Elena hizo un gesto para quitárselo.
—Para mi entorno de trabajo, llevar un reloj tan llamativo es demasiado exagerado.
—Si alguien te pregunta, solo diles que es una buena réplica —respondió Alejandro con naturalidad.
Elena soltó una carcajada.
—¿No crees que eso está mal?
Al final, le pareció que la lógica de Alejandro tenía cierto encanto, así que decidió dejárselo puesto.
Al llegar a casa, Alejandro le dio un suave beso.
—Te veo en un rato, aún tengo algunos asuntos de trabajo que terminar.
—Está bien, ve tranquilo.
Elena se dirigió a la habitación, se quitó el reloj, los aretes y el collar, se desmaquilló y entró a darse una ducha caliente.
Al salir, revisó su teléfono y encontró un mensaje de la señora Valverde.
[Elena, contraté a un excelente chef local para que cocine mañana en casa. ¿A qué hora creen que llegarán tú y Alejandro?]
Elena lo pensó un momento antes de teclear.
[Calculo que llegaremos sobre las once de la mañana.]
[Perfecto, los estaré esperando con ansias. Ah, por cierto, también invité a un amigo. ¿Les molesta que se una a nosotros?]
[Para nada, será un gusto.]
Justo cuando pensaba que la conversación había terminado, entró otro mensaje de la señora Valverde.
[Hoy vi en las noticias que ganaste el Premio al Trabajador Científico Destacado. Estoy sumamente orgullosa y feliz por ti.]
Elena no captó el profundo instinto maternal oculto en aquellas palabras, pensando que se trataba de una simple felicitación afectuosa.
Elena respondió: [Muchas gracias.]
Dejó el celular a un lado, encendió su computadora y continuó revisando los documentos del nuevo proyecto.
En ese momento, Chispa se acercó trotando y se echó a su lado, mordisqueando un juguete de felpa.
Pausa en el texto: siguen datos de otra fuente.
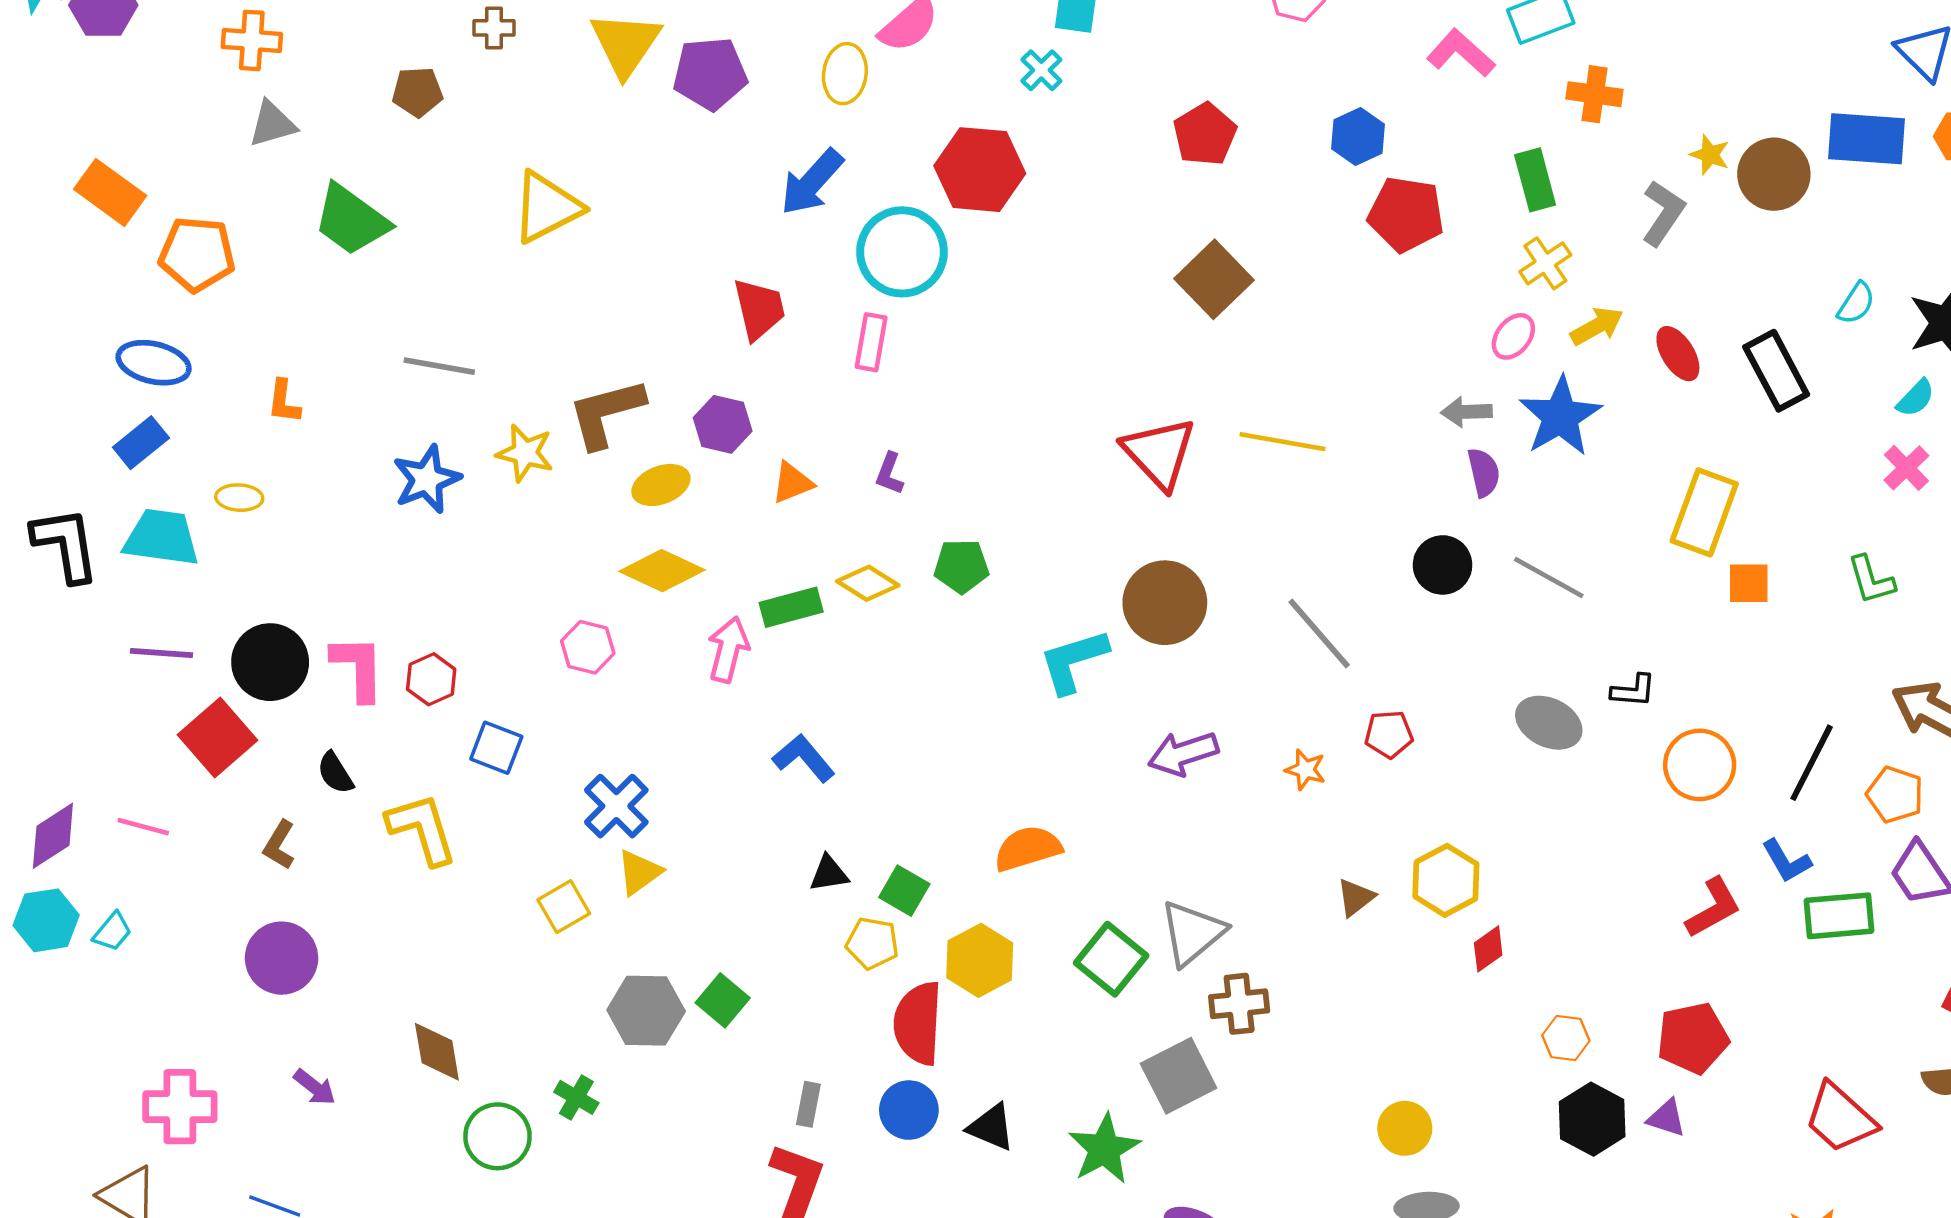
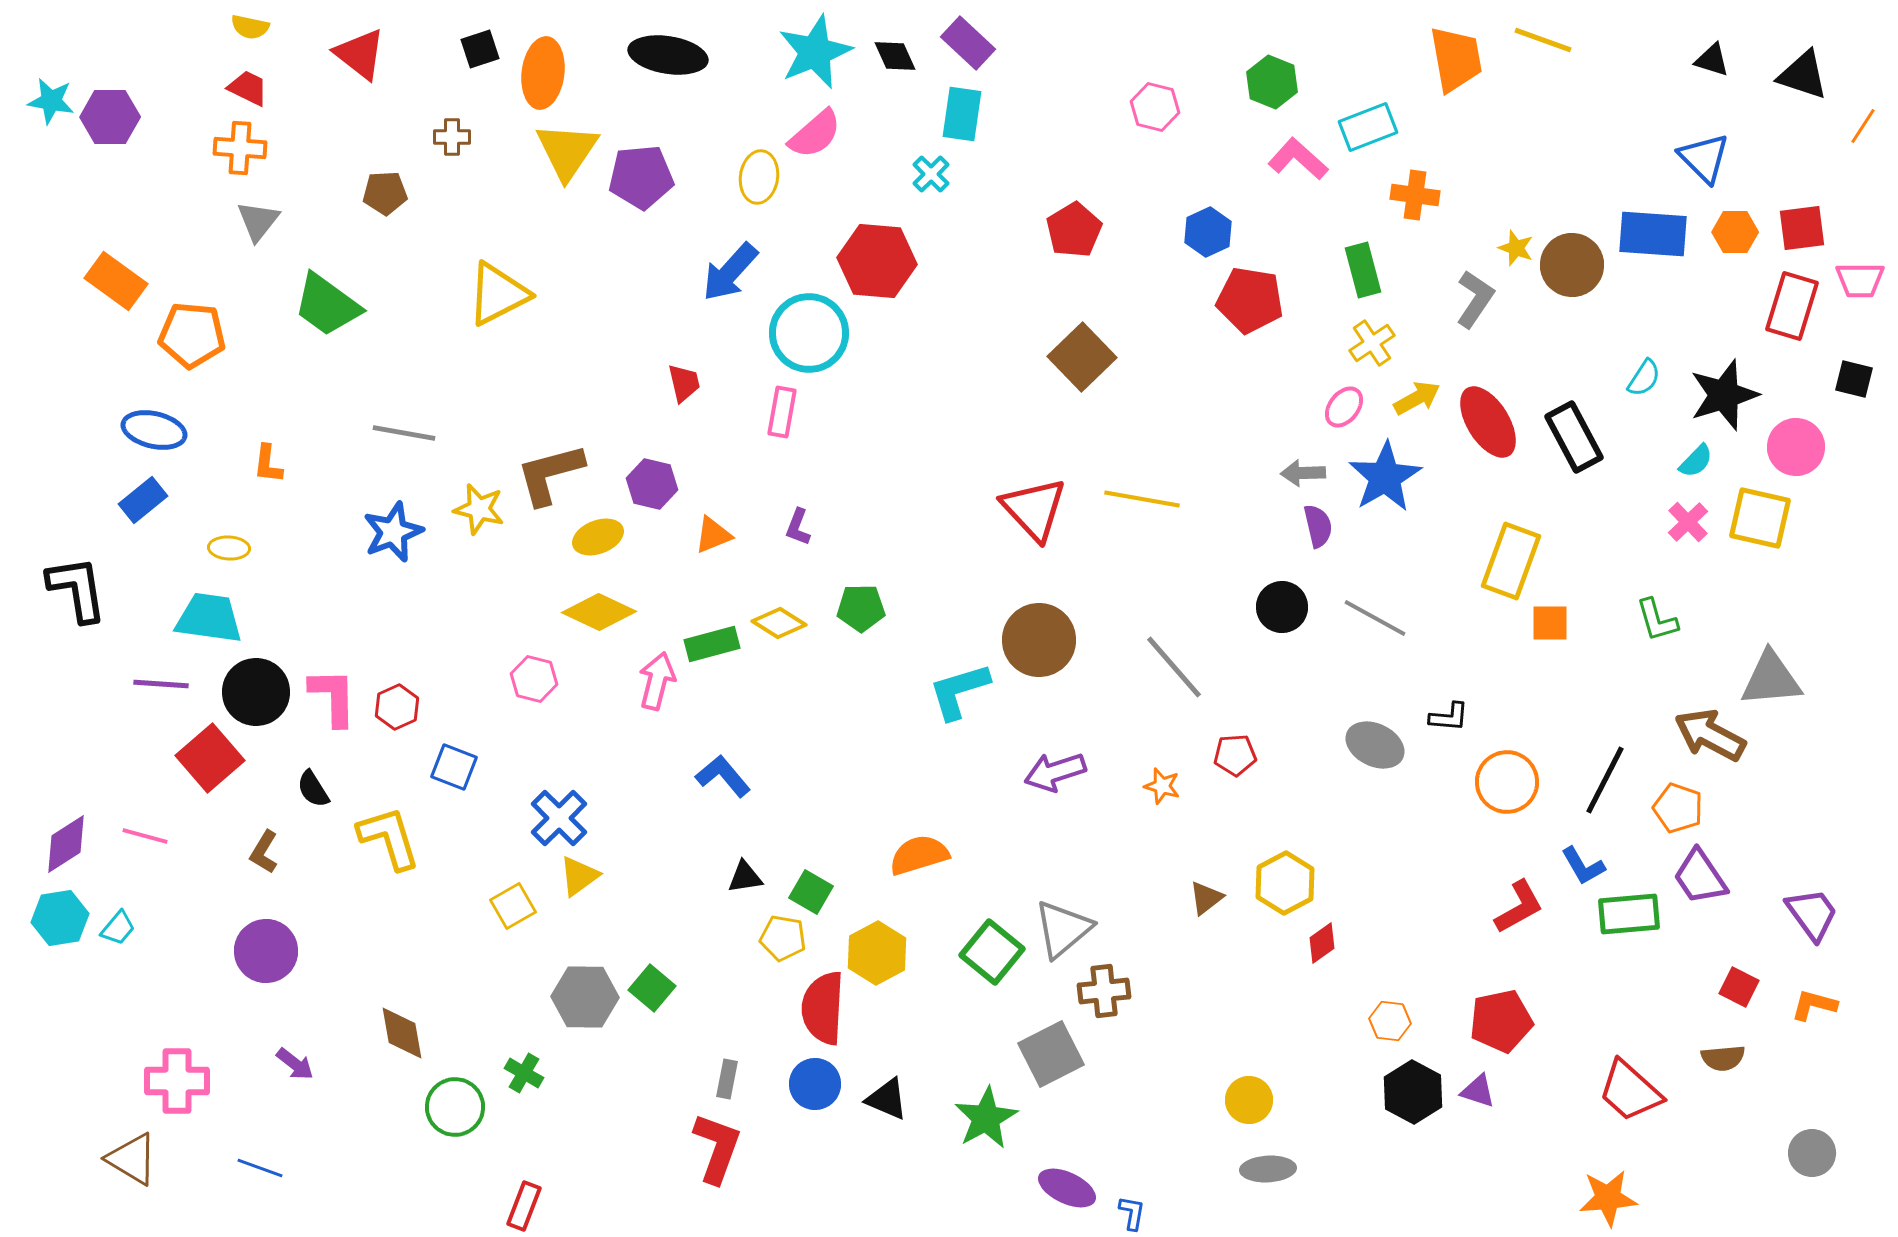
gray triangle: (272, 124) -> (258, 221), turned -36
red trapezoid: (759, 309) -> (684, 383), size x0.7
red ellipse: (1678, 354) -> (1488, 422), size x1.5
cyan trapezoid: (162, 538) -> (209, 618), moved

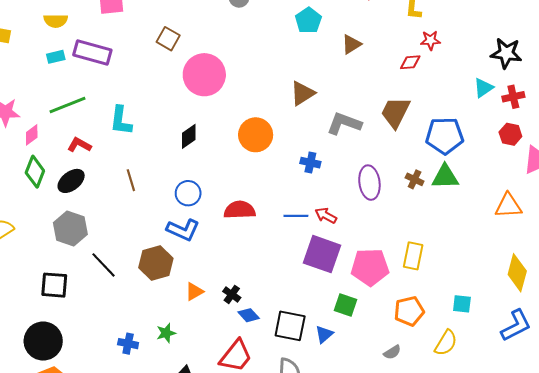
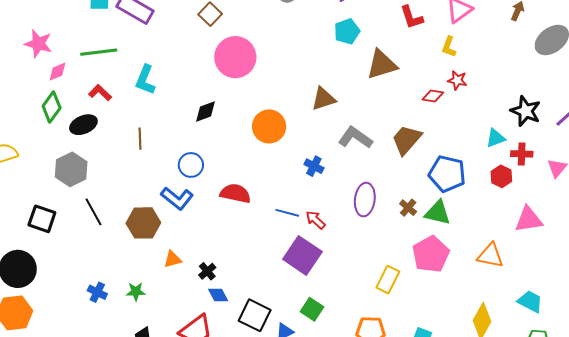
brown triangle: (351, 44) -> (382, 65), size x1.6
red hexagon: (510, 134) -> (501, 176), moved
pink pentagon: (370, 267) -> (431, 254), moved, turned 30

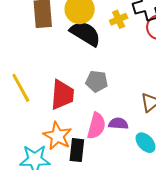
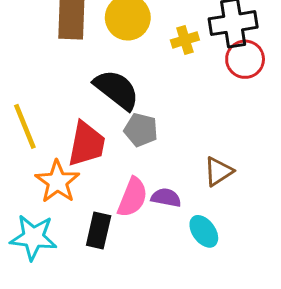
black semicircle: (85, 33) -> (117, 90), moved
orange star: (57, 136) -> (57, 182), moved

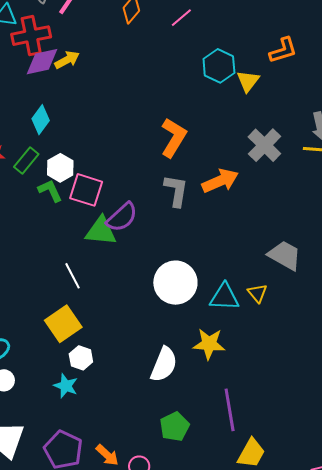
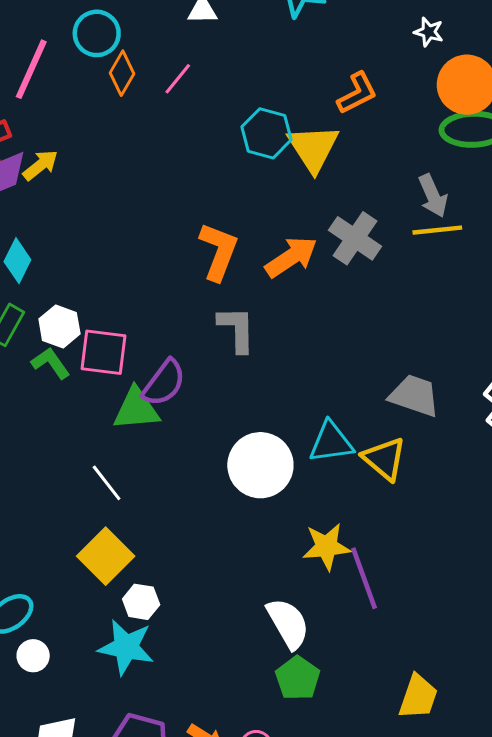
pink line: (181, 18) -> (178, 79), moved
yellow triangle: (248, 81) -> (313, 148), size x1.5
orange arrow: (220, 181) -> (291, 257), moved
yellow triangle: (257, 293) -> (384, 459), size x1.5
cyan triangle: (224, 297) -> (331, 442), moved
white semicircle: (164, 364) -> (288, 623), moved, turned -42
cyan star: (66, 386) -> (126, 647), size x1.5
purple line: (230, 410) -> (364, 578), moved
Elena le acarició la cabeza con ternura y luego lo llevó a su tazón para que tomara agua.
Alejandro salió de su estudio justo en ese instante y la vio en cuclillas en el suelo, haciéndole compañía al perrito.
—¿No le toca a Chispa sus vacunas? —preguntó—. Mañana, después de visitar a la señora Bianca, podemos llevarlo al veterinario.
Aunque técnicamente Sofía había adoptado a Chispa, ella rara vez se hacía cargo. En la práctica, el perrito se había convertido en el hijo consentido de Alejandro y Elena.